Black and McCombs met in 2008 through a mutual friend, while he was in the midst of tracking his 2009 album Catacombs, which led to her guest spot on “Dreams Come True Girl.” The pair became fast friends, collaborating again on “Brighter!” from his 2013 album Big Wheel and Others, and also wrote toward a solo album for Black. “She’d given me all of her poetry and I was trying to work them into some kind of meter that would work as songs,” McCombs says. They were able to record two of them before she died, “I Wish I Knew The Man I Thought You Were” and “Royal Jelly.”
After her death in 2013, evidence of Black’s prolificacy languished on quarter-inch reels in neglected boxes. McCombs and Eckelberry soon endeavored to revive them. For three years McCombs and Bay Area restoration engineer Tardon Feathered cleaned, transferred and reviewed the remains of Black’s musical legacy, working from tapes caked in mold and debris. What they found was an embarrassment of riches. “We went looking for a needle in a haystack, and ended up with a haystack of needles,” McCombs says.

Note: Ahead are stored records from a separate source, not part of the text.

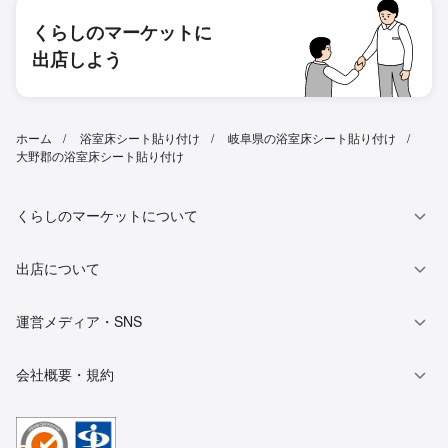
くらしのマーケットに
出店しよう
ホーム
浴室床シート貼り付け
岐阜県の浴室床シート貼り付け
大野郡の浴室床シート貼り付け
くらしのマーケットについて
出店について
運営メディア・SNS
会社概要・規約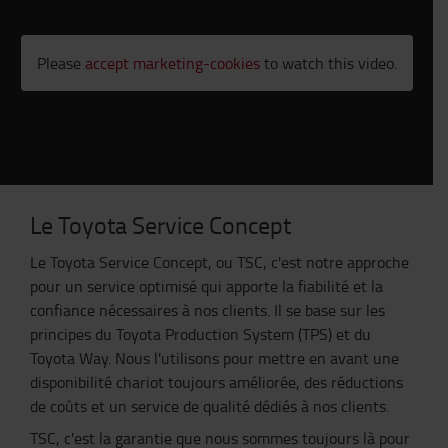
Please
accept marketing-cookies
to watch this video.
Le Toyota Service Concept
Le Toyota Service Concept, ou TSC, c'est notre approche
pour un service optimisé qui apporte la fiabilité et la
confiance nécessaires à nos clients. Il se base sur les
principes du Toyota Production System (TPS) et du
Toyota Way. Nous l'utilisons pour mettre en avant une
disponibilité chariot toujours améliorée, des réductions
de coûts et un service de qualité dédiés à nos clients.
TSC, c'est la garantie que nous sommes toujours là pour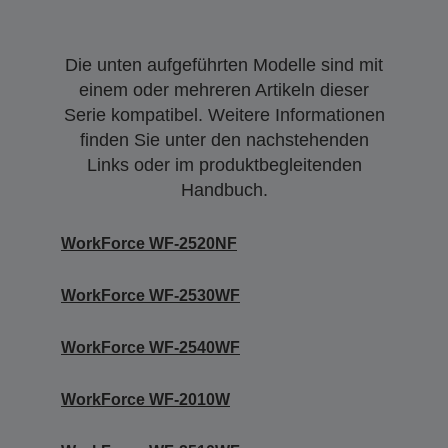
Die unten aufgeführten Modelle sind mit
einem oder mehreren Artikeln dieser
Serie kompatibel. Weitere Informationen
finden Sie unter den nachstehenden
Links oder im produktbegleitenden
Handbuch.
WorkForce WF-2520NF
WorkForce WF-2530WF
WorkForce WF-2540WF
WorkForce WF-2010W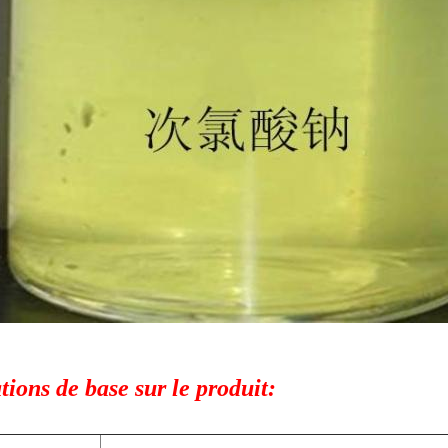
ions de base sur le produit: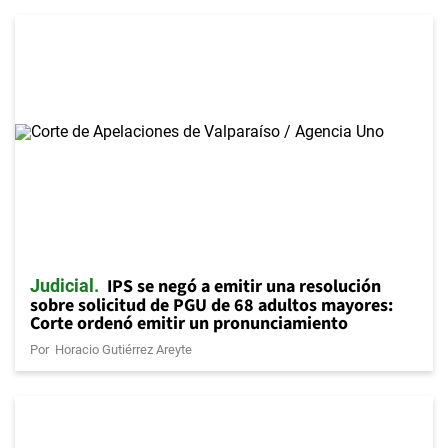
IPS se negó a emitir una resolución
Judicial
sobre solicitud de PGU de 68 adultos mayores:
Corte ordenó emitir un pronunciamiento
Por
Horacio Gutiérrez Areyte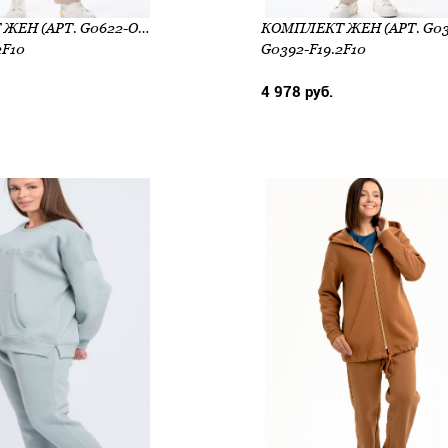
КОМПЛЕКТ ЖЕН (АРТ. G0622-O19.2F10)
2F10
G0392-F19.2F10
4 978 руб.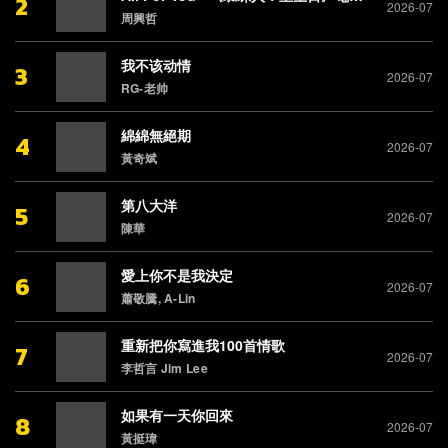
2
2026-07
周興哲
我不该动情
3
2026-07
RG-老帅
綿綿無絕期
4
2026-07
黃奇斌
第八大洋
5
2026-07
陳華
愛上你不是我決定
6
2026-07
蕭敬騰, A-Lin
重新把你寫進我100首情歌
7
2026-07
李哲言 Jim Lee
如果有一天你回來
8
2026-07
黃挺瑋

Among the trove of music Black left behind lingers mystery. Memories of her sessions have long faded. Tape boxes missing accompanying reels prompt further intrigue. What’s clear is the talent and ambition of a self-taught and self-made woman, making waves in a new era of Hollywood, and pushing beyond even those shifting boundaries. Her songs reveal a complete portrait of the musical identity she so often teased on screen, where confession and character form a poignant and singular bond. “Karen touched every person that she met immediately,” McCombs says. Through her recordings, that spirit lives on.